Texas Commissioner of Education Michael Williams answers a question at Tribune event on Jan. 10, 2013.
Texas public schools will get a waiver from federal No Child Left Behind requirements — as long as the state can ensure its schools are using teacher and principal evaluation systems that meet federal standards by January.
After two years of negotiations, the U.S. Department of Education notified the Texas Education Agency Tuesday that it had granted conditional approval of the state’s waiver request Tuesday. But it remains unclear whether the ongoing standoff between the state and the federal government over educator evaluations has come to an end.
As the education agency announced the decision, Commissioner Michael Williams said the state was not changing its position on allowing local school districts to make decisions on using evaluation systems of their choosing.
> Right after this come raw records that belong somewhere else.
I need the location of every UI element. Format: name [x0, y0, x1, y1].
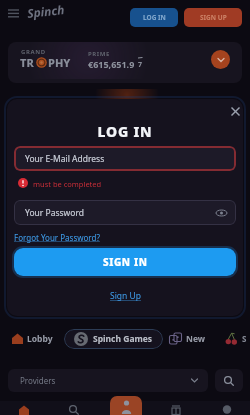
button[interactable]: LOG IN — [130, 8, 178, 27]
button[interactable] — [231, 107, 240, 116]
staticText: LOG IN — [7, 122, 243, 141]
button[interactable]: Spinch Games — [64, 329, 163, 349]
staticText: Your Password — [25, 207, 84, 219]
button[interactable]: Forgot Your Password? — [14, 232, 100, 243]
button[interactable]: SIGN IN — [14, 248, 236, 276]
staticText: Providers — [20, 375, 56, 386]
button[interactable]: Lobby — [12, 328, 53, 349]
button[interactable]: Your Password — [14, 200, 236, 225]
staticText: S — [242, 333, 247, 344]
staticText: SIGN IN — [103, 255, 148, 269]
button[interactable]: Providers — [8, 369, 208, 392]
button[interactable]: SIGN UP — [184, 8, 242, 27]
button[interactable]: S — [225, 328, 247, 349]
staticText: New — [186, 333, 206, 345]
staticText: €615,651.9 — [88, 58, 135, 70]
button[interactable] — [8, 9, 19, 18]
staticText: Spinch — [26, 1, 66, 21]
button[interactable]: Sign Up — [110, 290, 141, 302]
staticText: SIGN UP — [200, 13, 227, 22]
button[interactable] — [14, 401, 34, 415]
staticText: must be completed — [33, 179, 102, 189]
staticText: Your E-Mail Address — [25, 153, 105, 165]
button[interactable] — [211, 50, 230, 69]
button[interactable] — [64, 401, 84, 415]
button[interactable]: Your E-Mail Address — [14, 146, 236, 171]
button[interactable] — [217, 401, 237, 415]
staticText: Spinch Games — [93, 333, 153, 345]
staticText: 7 — [138, 60, 143, 70]
button[interactable] — [215, 369, 243, 392]
button[interactable] — [166, 401, 186, 415]
button[interactable] — [110, 396, 142, 415]
staticText: LOG IN — [143, 13, 166, 22]
staticText: Lobby — [27, 333, 53, 345]
staticText: PHY — [48, 55, 71, 70]
staticText: PRIME — [88, 50, 111, 58]
button[interactable]: New — [169, 328, 206, 349]
staticText: TR — [20, 55, 34, 70]
staticText: GRAND — [21, 48, 46, 56]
“Throughout the waiver application process, I have made it clear to federal officials that I do not have, nor will I ever seek, the authority to compel local school districts to use one uniform teacher and principal evaluation system statewide,” Williams said in a statement. “Our state believes strongly in local control of our schools. As a result, we will continue discussing this specific point with the U.S. Department of Education, but they should not expect any shift in Texas’ position.”
Without the federal waiver, nearly all of the state’s school districts could be subject to sanctions, including forced restructuring, for failing to meet the law’s requirement that 100 percent of students pass reading and math exams. The state could also risk losing billions in federal funding for low-income students.
In late January, federal education officials rejected a new educator evaluation system currently being piloted by the state in part because it did not require all school districts to use student achievement on standardized tests to measure teacher performance. Williams noted Wednesday that while most Texas school districts — 86 percent — use the statewide evaluation system, they do so voluntarily.
In remarks earlier this year, Williams suggested Texas might “go the way of California” when it came to the waiver. California is among the handful of states that have lost or been denied waivers because they’ve declined to make changes demanded by the federal government.
A new evaluation system consistent with federal guidelines was a condition that federal officials set in place in September 2013 when it granted Texas its initial waiver from the law.
Congress is currently in the process of rewriting the 2001 law, and it is unclear how the final version will handle teacher evaluations.